5 Best Ways to Get Indices of a List After Deleting Elements in Ascending Order in Python

πŸ’‘ Problem Formulation: The task is to determine the indices of a list that would remain after sequentially deleting the smallest elements until the list is empty. For example, given the list [3, 1, 2], the order of deletion would be elements at indices [1, 2, 0], respectively. This article explores five methods to programmatically identify these indices in Python.

Method 1: Using Sorted Index Pairs

This method involves creating a list of tuples, where each tuple contains an element and its original index. By sorting this list and mapping the second elements (the original indices) to a new list, we get the desired index order for the deletions.

Here’s an example:

arr = [3, 1, 2]
sorted_index_pairs = sorted(enumerate(arr), key=lambda x: x[1])
indices = [index for index, value in sorted_index_pairs]
print(indices)

Output:

[1, 2, 0]

This snippet first creates a list of tuples with enumerate(arr), sorts them by the original list values, and then extracts the indices representing the order of ascending value deletion.

Method 2: Using Argsort from NumPy

For those with NumPy installed, we can take advantage of the argsort() function which returns the indices that would sort the array. This method is efficient and compact, especially for large lists.

Here’s an example:

import numpy as np

arr = [3, 1, 2]
indices = np.argsort(arr).tolist()
print(indices)

Output:

[1, 2, 0]

This code uses NumPy’s argsort() functionality to return a sequence of indices that sort the array in ascending order, which is then converted to a list.
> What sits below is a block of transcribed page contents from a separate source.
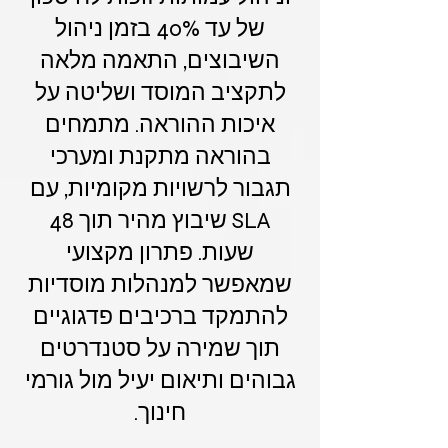
של עד 40% בזמן ניהול
השיבוצים, התאמה מלאה
לתקציב המוסד ושליטה על
איכות ההוראה. מתמחים
בהוראה מתקנת ומערכי
תגבור לרשויות מקומיות, עם
SLA שיבוץ מהיר תוך 48
שעות. פתרון מקצועי
שמאפשר למנהלות מוסדיות
להתמקד ברכיבים פדגוגיים
תוך שמירה על סטנדרטים
גבוהים ותיאום יעיל מול גורמי
חינוך.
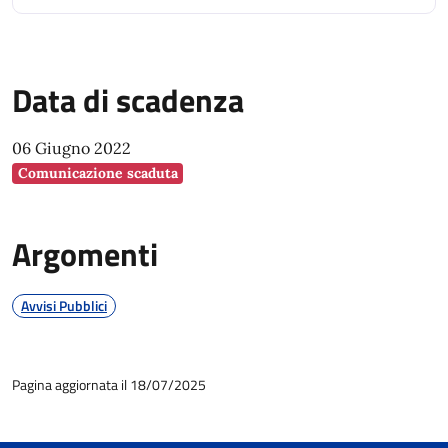
Data di scadenza
06 Giugno 2022
Comunicazione scaduta
Argomenti
Avvisi Pubblici
Pagina aggiornata il 18/07/2025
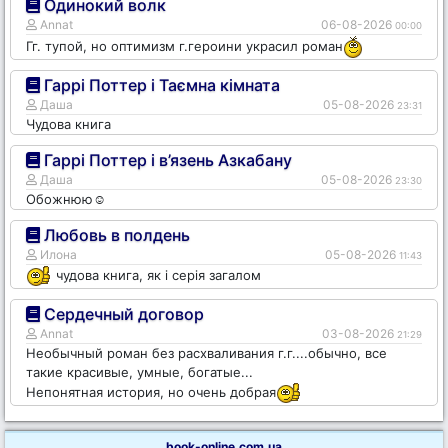
Одинокий волк
Annat
06-08-2026
00:00
Гг. тупой, но оптимизм г.героини украсил роман
Гаррі Поттер і Таємна кімната
Даша
05-08-2026
23:31
Чудова книга
Гаррі Поттер і в’язень Азкабану
Даша
05-08-2026
23:30
Обожнюю☺️
Любовь в полдень
Илона
05-08-2026
11:43
чудова книга, як і серія загалом
Сердечный договор
Annat
03-08-2026
21:29
Необычный роман без расхваливания г.г....обычно, все
такие красивые, умные, богатые...
Непонятная история, но очень добрая
book-online.com.ua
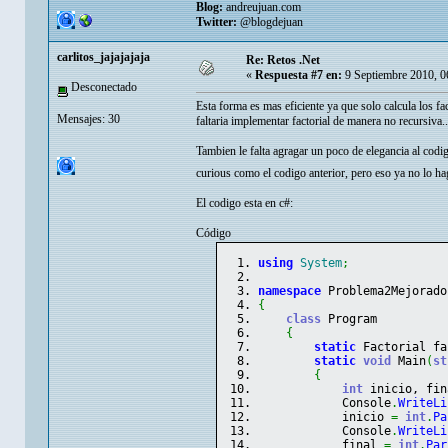
Blog:
andreujuan.com
Twitter:
@blogdejuan
carlitos_jajajajaja
Re: Retos .Net
«
Respuesta #7 en:
9 Septiembre 2010, 0
Desconectado
Esta forma es mas eficiente ya que solo calcula los fa
Mensajes: 30
faltaria implementar factorial de manera no recursiva..
Tambien le falta agragar un poco de elegancia al codig
curious como el codigo anterior, pero eso ya no lo h
El codigo esta en c#:
Código
using
System
;
namespace
 Problema2Mejorado
{
class
 Program
{
static
 Factorial fa
static
void
 Main
(
st
{
int
 inicio, fin
            Console
.
WriteLi
            inicio 
=
int
.
Pa
            Console
.
WriteLi
            final 
=
int
.
Par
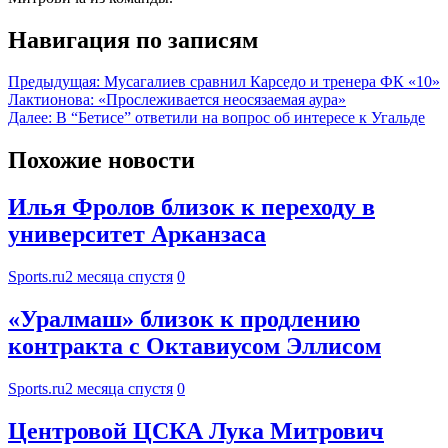
Навигация по записям
Предыдущая:
Мусагалиев сравнил Карседо и тренера ФК «10»
Лактионова: «Прослеживается неосязаемая аура»
Далее:
В “Бетисе” ответили на вопрос об интересе к Угальде
Похожие новости
Илья Фролов близок к переходу в
университет Арканзаса
Sports.ru
2 месяца спустя
0
«Уралмаш» близок к продлению
контракта с Октавиусом Эллисом
Sports.ru
2 месяца спустя
0
Центровой ЦСКА Лука Митрович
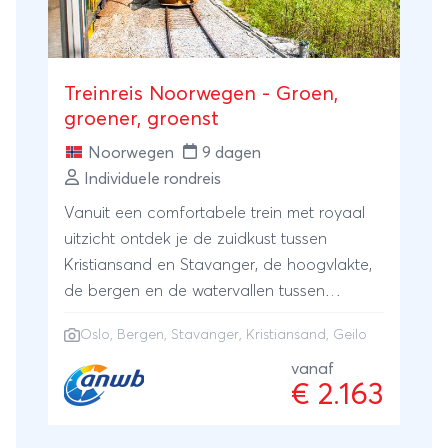
Treinreis Noorwegen - Groen,
groener, groenst
Noorwegen
9 dagen
Individuele rondreis
Vanuit een comfortabele trein met royaal
uitzicht ontdek je de zuidkust tussen
Kristiansand en Stavanger, de hoogvlakte,
de bergen en de watervallen tussen
Bergen, Geilo en Oslo. Ga je ook mee?
Oslo
,
Bergen
,
Stavanger
, Kristiansand, Geilo
vanaf
€ 2.163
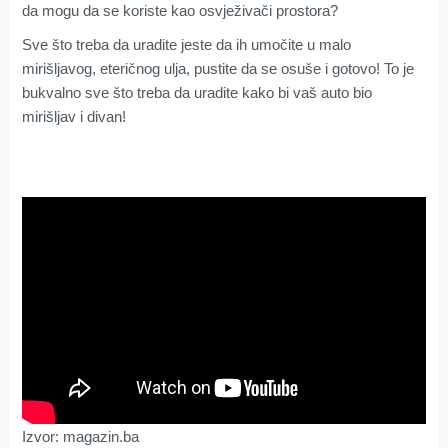
da mogu da se koriste kao osvježivači prostora?
Sve što treba da uradite jeste da ih umočite u malo
mirišljavog, eteričnog ulja, pustite da se osuše i gotovo! To je
bukvalno sve što treba da uradite kako bi vaš auto bio
mirišljav i divan!
Izvor: magazin.ba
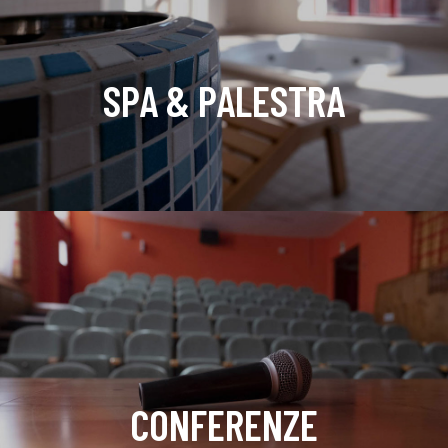
SPA & PALESTRA
CONFERENZE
Method 3: Using List Comprehension and Min Function

This method involves repeatedly finding the smallest element and its index, then ‘deleting’ it from the list and updating the remaining indices. It’s a brute-force approach that’s simple to understand.

Here’s an example:

arr = [3, 1, 2]
indices = []
for i in range(len(arr)):
    min_index = arr.index(min(arr))
    indices.append(min_index)
    arr[min_index] = float('inf')

print(indices)

Output:

[1, 2, 0]

Here, the min() function finds the smallest element, and index() gets its position. We then simulate deletion by setting the element to infinity, thus excluding it from subsequent calls to min().

Method 4: Using HeapQueue Pop Operation

The heapq module in Python offers a way to efficiently manage a heap queue or priority queue. We can push all elements with their indices into a heap and then pop them out to get the indices in the desired order.

Here’s an example:

import heapq

arr = [3, 1, 2]
heap = [(value, i) for i, value in enumerate(arr)]
heapq.heapify(heap)
indices = [heapq.heappop(heap)[1] for _ in range(len(arr))]

print(indices)

Output:

[1, 2, 0]

The code above demonstrates creating a min-heap from the array elements and their indices and then popping elements from the heap to get their indices in ascending order.

Bonus One-Liner Method 5: Using Sorted and Lambda Function

This method combines Python’s sorted() function with a lambda to provide a quick one-liner. It’s similar to Method 1 but more succinct, which Pythonistas may appreciate for its brevity.

Here’s an example:

arr = [3, 1, 2]
indices = [i for _, i in sorted((val, idx) for idx, val in enumerate(arr))]
print(indices)

Output:

[1, 2, 0]

The one-liner utilizes list comprehension, sorted(), and enumerate() to accomplish the same as Method 1 but with a more compact syntax.

Summary/Discussion

  • Method 1: Using Sorted Index Pairs. Straightforward and uses native Python. Not the most efficient for large data sets.
  • Method 2: Using Argsort from NumPy. Very efficient, especially for large arrays, but requires NumPy, which is an external library.
  • Method 3: Using List Comprehension and Min Function. Easy to understand but inefficient for large lists due to its O(n^2) complexity.
  • Method 4: Using HeapQueue Pop Operation. Efficient and elegant, suitable for large data sets, but relies on understanding of heap data structures.
  • Bonus Method 5: One-Liner Using Sorted and Lambda Function. Concise and pythonic, but one-liners may be less readable to those unfamiliar with lambda functions and comprehensions.